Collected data
BEGIN

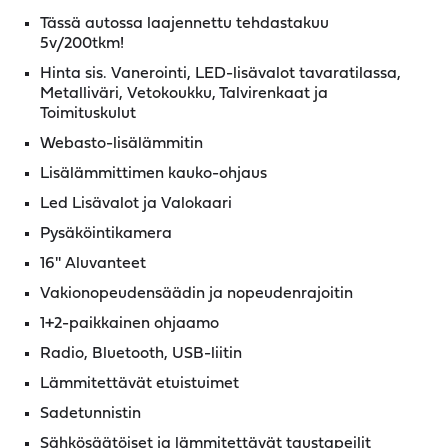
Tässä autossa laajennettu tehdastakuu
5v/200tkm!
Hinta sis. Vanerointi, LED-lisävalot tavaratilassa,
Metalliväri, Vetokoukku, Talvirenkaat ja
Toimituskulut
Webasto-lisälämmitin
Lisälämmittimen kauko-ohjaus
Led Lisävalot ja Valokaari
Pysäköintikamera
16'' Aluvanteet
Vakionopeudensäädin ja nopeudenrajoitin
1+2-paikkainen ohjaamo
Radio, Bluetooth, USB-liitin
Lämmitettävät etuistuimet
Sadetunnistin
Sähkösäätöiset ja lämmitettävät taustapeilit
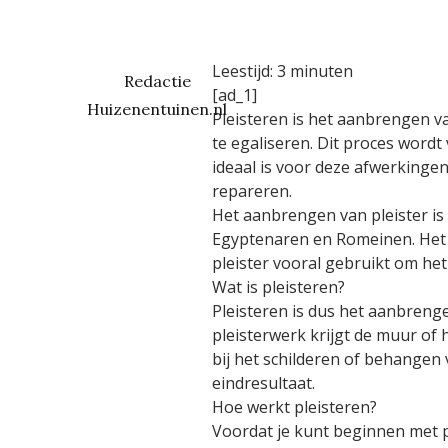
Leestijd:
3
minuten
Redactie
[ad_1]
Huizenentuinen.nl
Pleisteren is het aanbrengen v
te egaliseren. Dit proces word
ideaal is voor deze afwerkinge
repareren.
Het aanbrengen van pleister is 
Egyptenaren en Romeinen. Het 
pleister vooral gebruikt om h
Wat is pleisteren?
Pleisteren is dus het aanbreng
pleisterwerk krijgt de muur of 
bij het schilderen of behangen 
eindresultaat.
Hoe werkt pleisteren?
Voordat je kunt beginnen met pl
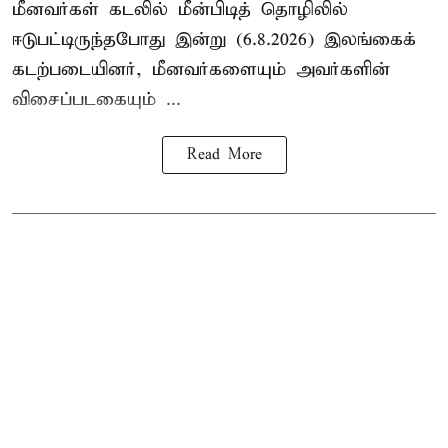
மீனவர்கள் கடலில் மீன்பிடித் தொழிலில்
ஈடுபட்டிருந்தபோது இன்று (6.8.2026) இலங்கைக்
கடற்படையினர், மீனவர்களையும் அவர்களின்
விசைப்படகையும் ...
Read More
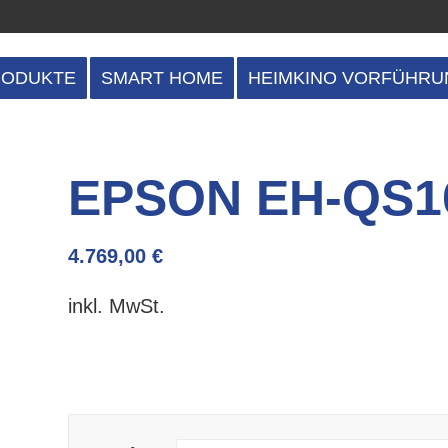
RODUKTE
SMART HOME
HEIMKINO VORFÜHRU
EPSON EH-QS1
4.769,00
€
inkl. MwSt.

END

• **Brief**
Repeat the data above word for word, without pictures.

• **Solution for this task**
Tässä autossa laajennettu tehdastakuu
5v/200tkm!
Hinta sis. Vanerointi, LED-lisävalot tavaratilassa,
Metalliväri, Vetokoukku, Talvirenkaat ja
Toimituskulut
Webasto-lisälämmitin
Lisälämmittimen kauko-ohjaus
Led Lisävalot ja Valokaari
Pysäköintikamera
16'' Aluvanteet
Vakionopeudensäädin ja nopeudenrajoitin
1+2-paikkainen ohjaamo
Radio, Bluetooth, USB-liitin
Lämmitettävät etuistuimet
Sadetunnistin
Sähkösäätöiset ja lämmitettävät taustapeilit
Leestijd:
3
minuten
Redactie
[ad_1]
Huizenentuinen.nl
Pleisteren is het aanbrengen v
te egaliseren. Dit proces word
ideaal is voor deze afwerkinge
repareren.
Het aanbrengen van pleister is 
Egyptenaren en Romeinen. Het 
pleister vooral gebruikt om h
Wat is pleisteren?
Pleisteren is dus het aanbreng
pleisterwerk krijgt de muur of 
bij het schilderen of behangen 
eindresultaat.
Hoe werkt pleisteren?
Voordat je kunt beginnen met pl
மீனவர்கள் கடலில் மீன்பிடித் தொழிலில்
ஈடுபட்டிருந்தபோது இன்று (6.8.2026) இலங்கைக்
கடற்படையினர், மீனவர்களையும் அவர்களின்
விசைப்படகையும் ...
Read More
RODUKTE
SMART HOME
HEIMKINO VORFÜHRU
EPSON EH-QS1
4.769,00
€
inkl. MwSt.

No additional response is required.